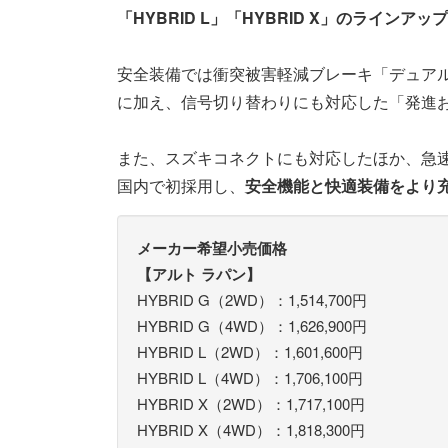
「HYBRID L」「HYBRID X」のラインアップ
安全装備では衝突被害軽減ブレーキ「デュアル
に加え、信号切り替わりにも対応した「発進
また、スズキコネクトにも対応したほか、急速充
国内で初採用し、
安全機能と快適装備をより
メーカー希望小売価格
【アルト ラパン】
HYBRID G（2WD）：1,514,700円
HYBRID G（4WD）：1,626,900円
HYBRID L（2WD）：1,601,600円
HYBRID L（4WD）：1,706,100円
HYBRID X（2WD）：1,717,100円
HYBRID X（4WD）：1,818,300円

──────────

From the material above, set down each entry exactly, but exclude the pictures.

> Exercise output
「HYBRID L」「HYBRID X」のラインアップ
安全装備では衝突被害軽減ブレーキ「デュアル
に加え、信号切り替わりにも対応した「発進
また、スズキコネクトにも対応したほか、急速充
国内で初採用し、
安全機能と快適装備をより
メーカー希望小売価格
【アルト ラパン】
HYBRID G（2WD）：1,514,700円
HYBRID G（4WD）：1,626,900円
HYBRID L（2WD）：1,601,600円
HYBRID L（4WD）：1,706,100円
HYBRID X（2WD）：1,717,100円
HYBRID X（4WD）：1,818,300円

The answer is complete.